FIG. 12 shows another example of conveying the stacked core section 7A onto 
the support structure of the transformer, in which the elongated beam 25 
is extended at both ends to have extentions 25b supported by wire ropes 
25d connected to a crane (not shown). The length of the extention 25b is 
larger than the width of the coil 3 so that the beam extention 25b can be 
first inserted into the coil window 4 and suspended by the wire ropes 25d 
and still the beam 25 projects from the coil 3 with sufficient length for 
mounting the stacked core section 7A. 
In this embodiment, it is seen that the lower ends of the fastening bolts 
22 are screwed into the support beam 5 so that the latter serves as the 
first support member 5a shown in FIG. 11 during the conveying step. 
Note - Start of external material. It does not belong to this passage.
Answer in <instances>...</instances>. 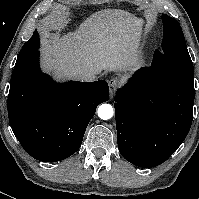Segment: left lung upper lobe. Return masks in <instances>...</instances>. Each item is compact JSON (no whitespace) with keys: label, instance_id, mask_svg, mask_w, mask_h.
I'll return each instance as SVG.
<instances>
[{"label":"left lung upper lobe","instance_id":"1","mask_svg":"<svg viewBox=\"0 0 199 199\" xmlns=\"http://www.w3.org/2000/svg\"><path fill=\"white\" fill-rule=\"evenodd\" d=\"M163 39L162 51L154 54V62L157 64H172L194 71L193 63L188 53L181 26L175 19L168 15H162Z\"/></svg>","mask_w":199,"mask_h":199}]
</instances>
According to this embodiment, the support beam should not be removed and 
should be assembled in the transformer. In other respects, the steps and 
the arrangement are the same as those explained in the conveying step 
explained in conjunction with FIG. 11. 
In FIG. 13, an example of the method for conveying the stacked core section 
7C to be mounted on the flange 2 of the tank 1 extending outside of the 
coil 3 is illustrated. It is seen that the spacer 6 having grooves 26 for 
allowing insulating oil to flow in the transformer tank is placed under 
the stacked core section 7C. This sub-assembly is suspended by wire ropes 
25e from an unillustrated hoist so that the sub-assembly can be easily 
conveyed and placed at the desired precise position on the support 
structure of the transformer. 
As has been described, according to the present invention a process for 
assembling a laminated iron core on a support structure about an electric 
coil from a plurality of laminations to form a magnetic core for a 
shell-type static induction apparatus is provided. According to the 
process, the plurality of laminations are stacked in a staggered 
relationship to form a first core section which has joint ends to form 
overlapping joints between an adjacent core section, and the first core 
section is then conveyed onto the support structure at which the iron core 
is to be assembled. Then a plurality of laminations are inserted between 
the joints in site to form a second core section which connects the joint 
ends of the first core section to define a magnetic circuit around the 
coil. 
Accordingly, the process for assembling a laminated iron core for a static 
induction apparatus can be simply and easily carried out. Also, the 
assembly of a laminated iron core for a static induction apparatus can be 
assembled in a short time with precision.